I see that you are using
ByteArray
for linear memory on JVM. I’m not seeing what parts of the WASM threading spec you can’t implement with
Unsafe
? they should all be implementable by
Unsafe.compareAndSwap
even if you have to use a wider type, e.g.
The instructions I need to support are here if you’re interested. When I looked at the unsafe docs I could see that it didn’t have 1:1 equivalents and some instructions would require a CAS or more than one instruction which deterred me. But i guess more important unsafe if being removed from java in the coming versions as there are now safe equivalents.
but perhaps it would be better to switch to
ByteBuffer
- you can get
IntBuffer
etc. views, and they can be either array-backed or direct (off-heap memory)

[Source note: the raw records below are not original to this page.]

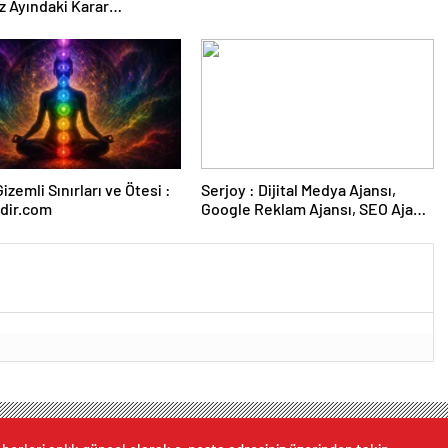
 Ayındaki Karar
sına Çevrildi
izemli Sınırları ve Ötesi :
Serjoy : Dijital Medya Ajansı,
dir.com
Google Reklam Ajansı, SEO Ajansı
ve Web Tasarım Ajansı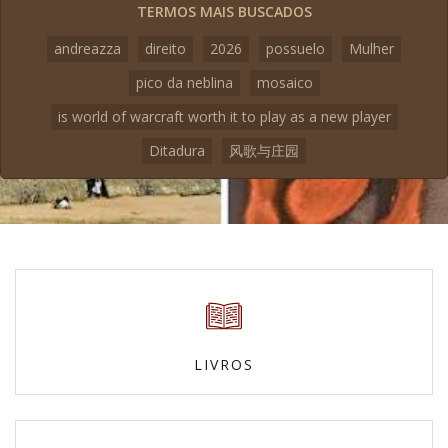
TERMOS MAIS BUSCADOS
andreazza
direito
2026
possuelo
Mulher
pico da neblina
mosaico
is world of warcraft worth it to play as a new player
Ditadura
风歌与庄园
LIVROS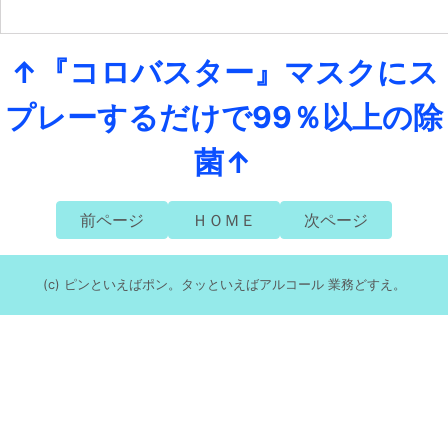
↑『コロバスター』マスクにス
プレーするだけで99％以上の除
菌↑
前ページ
ＨＯＭＥ
次ページ
(c) ピンといえばポン。タッといえばアルコール 業務どすえ。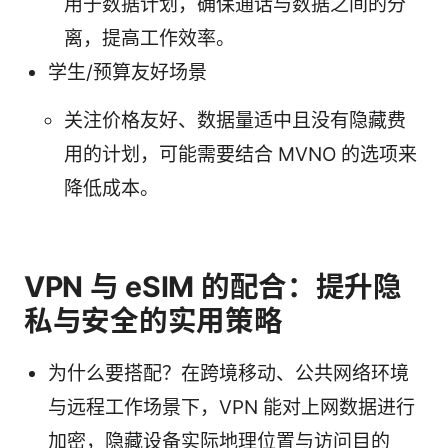
用于数据计划，确保通话与数据之间的分
离，提高工作效率。
学生/预算友好场景
关注价格友好、数据量适中且没有隐藏费
用的计划，可能需要结合 MVNO 的选项来
降低成本。
VPN 与 eSIM 的配合：提升隐
私与安全的实用策略
为什么要搭配？在跨境移动、公共网络环境
与远程工作场景下，VPN 能对上网数据进行
加密，隐藏设备实际地理位置与访问目的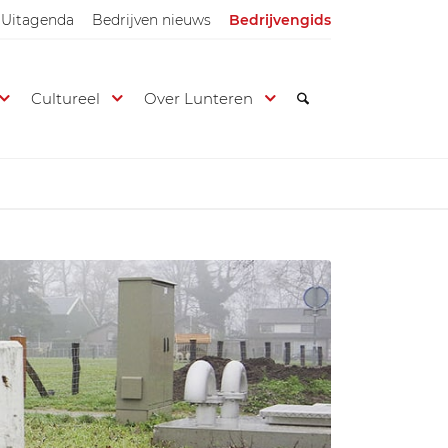
Uitagenda
Bedrijven nieuws
Bedrijvengids
Cultureel
Over Lunteren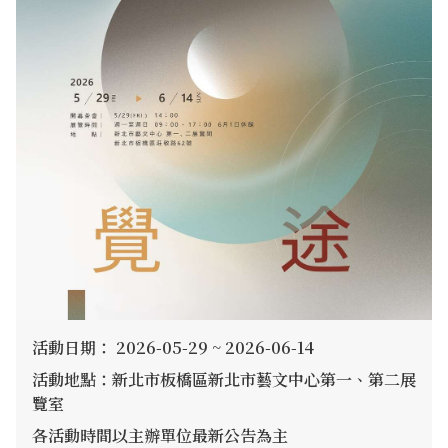
活動日期： 2026-05-29 ~ 2026-06-14
活動地點：新北市板橋區新北市藝文中心第一、第二展
覽室
各活動時間以主辦單位最新公告為主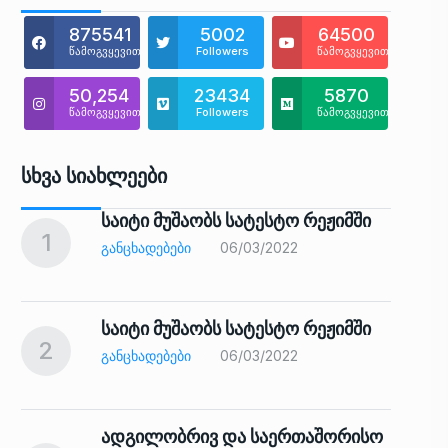
875541
5002
64500
წამოგვყევით
Followers
წამოგვყევით
50,254
23434
5870
წამოგვყევით
Followers
წამოგვყევით
Სხვა Სიახლეები
საიტი მუშაობს სატესტო რეჟიმში
1
6
ᲒᲐᲜᲪᲮᲐᲓᲔᲑᲔᲑᲘ
06/03/2022
საიტი მუშაობს სატესტო რეჟიმში
2
7
ᲒᲐᲜᲪᲮᲐᲓᲔᲑᲔᲑᲘ
06/03/2022
ადგილობრივ და საერთაშორისო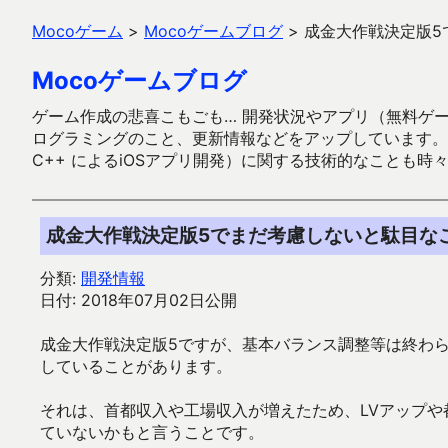
Mocoゲーム
>
Mocoゲームブログ
>
成金大作戦決定版5
Mocoゲームブログ
ゲーム作成の悲喜こもごも… 開発状況やアプリ（無料ゲーム多
ログラミングのこと、更新情報などをアップしています。ガラケー時代
C++ によるiOSアプリ開発）に関する技術的なことも時
成金大作戦決定版5でまだ考慮しないと駄目な
分類:
開発情報
日付: 2018年07月02日公開
成金大作戦決定版5ですが、基本バランス調整等は終わら
していることがあります。
それは、首都収入や工場収入が増えたため、LVアップや
ていないかもと言うことです。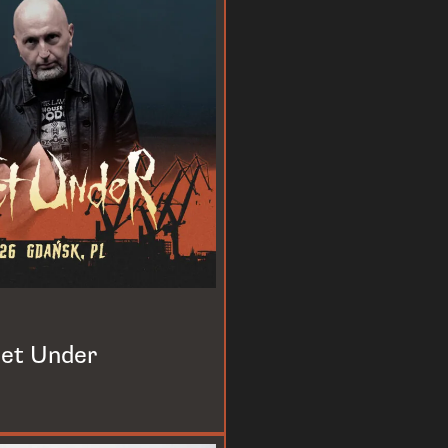
eet Under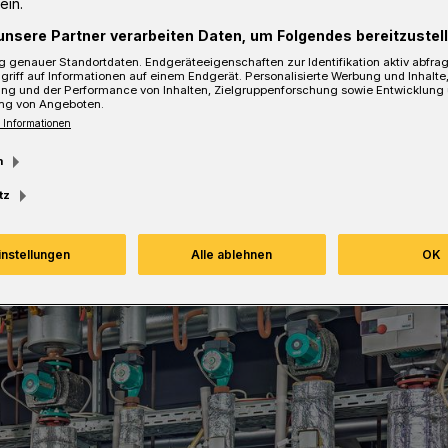
ein.
Zentralwerkstatt des
unsere Partner verarbeiten Daten, um Folgendes bereitzustell
tadt Wuppertal (GMW) gelernt und
haben, gehören seit Juli zum
 genauer Standortdaten. Endgeräteeigenschaften zur Identifikation aktiv abfra
griff auf Informationen auf einem Endgerät. Personalisierte Werbung und Inhalt
ung und der Performance von Inhalten, Zielgruppenforschung sowie Entwicklung
ng von Angeboten.
 Informationen
m
sezeit
tz
instellungen
Alle ablehnen
OK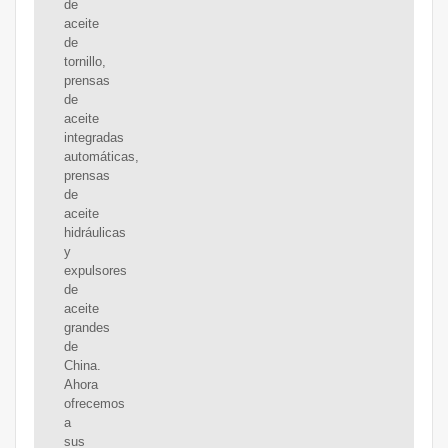
de
aceite
de
tornillo,
prensas
de
aceite
integradas
automáticas,
prensas
de
aceite
hidráulicas
y
expulsores
de
aceite
grandes
de
China.
Ahora
ofrecemos
a
sus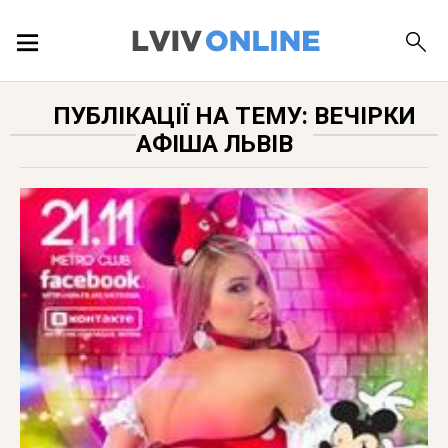
ПОДІЇ
ПУБЛІКАЦІЇ НА ТЕМУ: ВЕЧІРКИ
АФІША ЛЬВІВ
ЛОКАЦІЇ
ПУБЛІКАЦІЇ
ДОВІДКА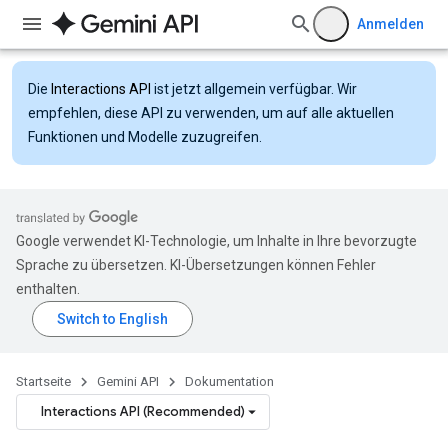
Anmelden
Die
Interactions API
ist jetzt allgemein verfügbar. Wir
empfehlen, diese API zu verwenden, um auf alle aktuellen
Funktionen und Modelle zuzugreifen.
Google verwendet KI-Technologie, um Inhalte in Ihre bevorzugte
Sprache zu übersetzen. KI-Übersetzungen können Fehler
enthalten.
Startseite
Gemini API
Dokumentation
Interactions API (Recommended)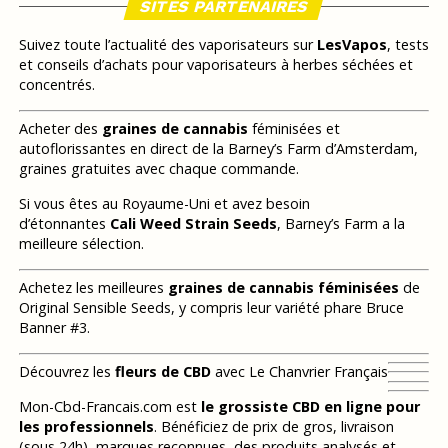
SITES PARTENAIRES
Suivez toute l’actualité des vaporisateurs sur
LesVapos
, tests
et conseils d’achats pour vaporisateurs à herbes séchées et
concentrés.
Acheter des
graines de cannabis
féminisées et
autoflorissantes en direct de la Barney’s Farm d’Amsterdam,
graines gratuites avec chaque commande.
Si vous êtes au Royaume-Uni et avez besoin
d’étonnantes
Cali Weed Strain Seeds
, Barney’s Farm a la
meilleure sélection.
Achetez les meilleures
graines de cannabis féminisées
de
Original Sensible Seeds, y compris leur variété phare Bruce
Banner #3.
Découvrez les
fleurs de CBD
avec Le Chanvrier Français
Mon-Cbd-Francais.com est
le grossiste CBD en ligne pour
les professionnels
. Bénéficiez de prix de gros, livraison
(sous 24h), marques reconnues, des produits analysés et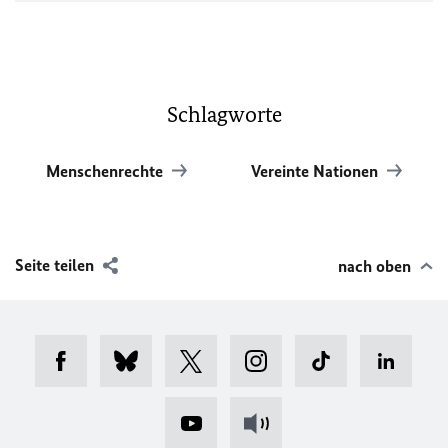
Schlagworte
Menschenrechte
Vereinte Nationen
Seite teilen
nach oben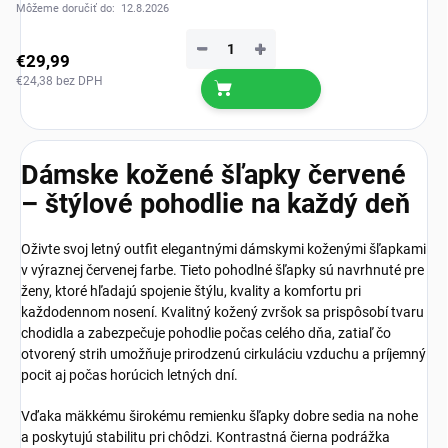
Môžeme doručiť do:
12.8.2026
−
+
€29,99
€24,38 bez DPH
Dámske kožené šľapky červené
– štýlové pohodlie na každý deň
Oživte svoj letný outfit elegantnými dámskymi koženými šľapkami
v výraznej červenej farbe. Tieto pohodlné šľapky sú navrhnuté pre
ženy, ktoré hľadajú spojenie štýlu, kvality a komfortu pri
každodennom nosení. Kvalitný kožený zvršok sa prispôsobí tvaru
chodidla a zabezpečuje pohodlie počas celého dňa, zatiaľ čo
otvorený strih umožňuje prirodzenú cirkuláciu vzduchu a príjemný
pocit aj počas horúcich letných dní.
Vďaka mäkkému širokému remienku šľapky dobre sedia na nohe
a poskytujú stabilitu pri chôdzi. Kontrastná čierna podrážka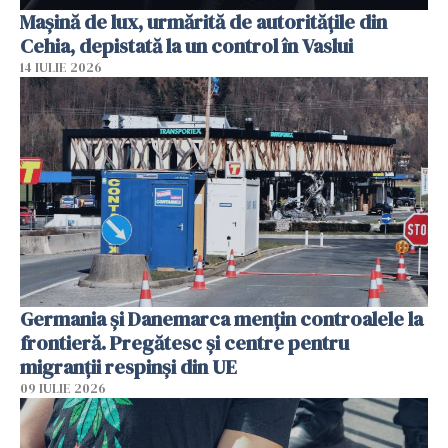
Mașină de lux, urmărită de autoritățile din
Cehia, depistată la un control în Vaslui
14 IULIE 2026
Germania și Danemarca mențin controalele la
frontieră. Pregătesc și centre pentru
migranții respinși din UE
09 IULIE 2026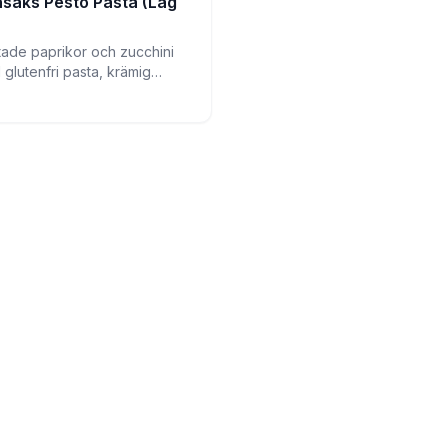
saks Pesto Pasta (Låg
tade paprikor och zucchini
glutenfri pasta, krämig
h hemgjord basilika-
för en tillfredsställande
g.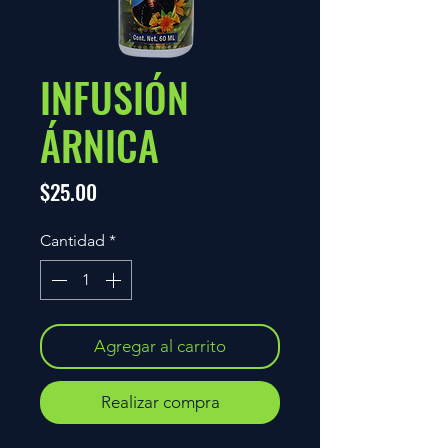
INFUSIÓN
ÁRNICA
Precio
$25.00
Cantidad
*
Agregar al carrito
Realizar compra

Originally I used ByteArray as ByteBuffer isn’t KMP friendly, but now I have implemented the native memory impl with rust I should be able to specialise this. ByteBuffer also has a 2GB limit which is annoying as I would have to stitch multiple together to make it work. Which then means more indirection on memory access, if ART gets a move on I might be able to use this in the future
e
I think it'll be faster to use Unsafe where it is available and use JNI when it is not available (which can do the same kind of operations on ByteArray that Unsafe does, but can't be inlined by the JVM so there's always FFI call overhead)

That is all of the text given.